Régulièrement, les forces de l’ordre américaines sont d’ailleurs confrontées à ce problème. Et dans le cadre du SCA, certains organes policiers ont pris l’habitude de réclamer une clé – ou le moyen de déchiffrer les données – aux fournisseurs de services cloud ou à l’éditeur du logiciel utilisé pour ce chiffrement. Rien ne dit si la pratique sera maintenue avec l’amendement extraterritorial, même si le fournisseur et son client peuvent toujours refuser (ou tenter de refuser). De son côté, le Département de la Justice américain (DoJ) a réclamé à plusieurs reprises des moyens légaux pour accéder aux clés – comme cela est possible dans certaines conditions en France. En vain, pour l’instant.

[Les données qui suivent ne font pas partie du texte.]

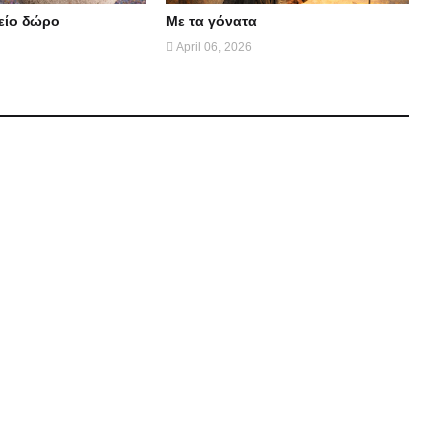
θείο δώρο
Με τα γόνατα
April 06, 2026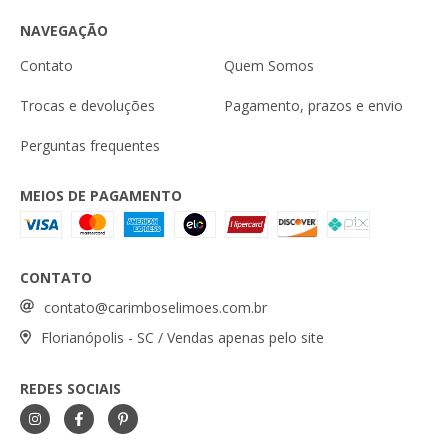
NAVEGAÇÃO
Contato
Quem Somos
Trocas e devoluções
Pagamento, prazos e envio
Perguntas frequentes
MEIOS DE PAGAMENTO
CONTATO
contato@carimboselimoes.com.br
Florianópolis - SC / Vendas apenas pelo site
REDES SOCIAIS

La solution de gérer ses clés soi-même
Pour que dans tous les cas un prestataire (comme AWS) ne puisse pas donner les clés avec les données, une solution existe : qu’il n’ait pas les clés. Ce qui implique de les gérer soi-même.
Sur la question du CLOUD Act, AWS met d’ailleurs systématiquement en avant ses services de cryptologie et de gestion de clés de chiffrement comme AWS KMS. L’argument est repris en France par Stephan Hadinger, Head of Technology chez AWS.
« Si un juge nous demande d’extraire les clés d’AWS KMS, ce n’est techniquement pas possible », assure-t-il. « Le code nécessaire à l’accès aux clés n’a même pas été écrit ».
Julien Simon, Évangéliste IA et Machine Learning chez AWS, va encore plus loin dans l’assurance technique. « Si vous voulez garantir la confidentialité de vos données, utilisez KMS avec vos propres clés et cela clôt le débat techniquement ».
C’est effectivement l’une des possibilités offertes par AWS KMS. Par défaut, AWS gère les clés, mais les clients peuvent aussi le faire eux-mêmes ou déléguer cette gestion à un prestataire externe comme Thales et sa filiale Gemalto.
« Si vous voulez encore monter d’un cran, nous avons un service – Cloud HSM – qui est un service de chiffrement hardware auquel les équipes AWS n’ont aucun accès administratif, simplement un accès physique en cas de panne matérielle ».
Chez AWS, le débat semble donc clos techniquement. Même s’il a un coût supplémentaire et que le chiffrement n’est pas toujours indolore en termes de rapidité. Mais le débat juridique lui est visiblement encore sujet à interprétation, encore plus pour tous les cas où les clients ne gèrent pas eux-mêmes leurs clés.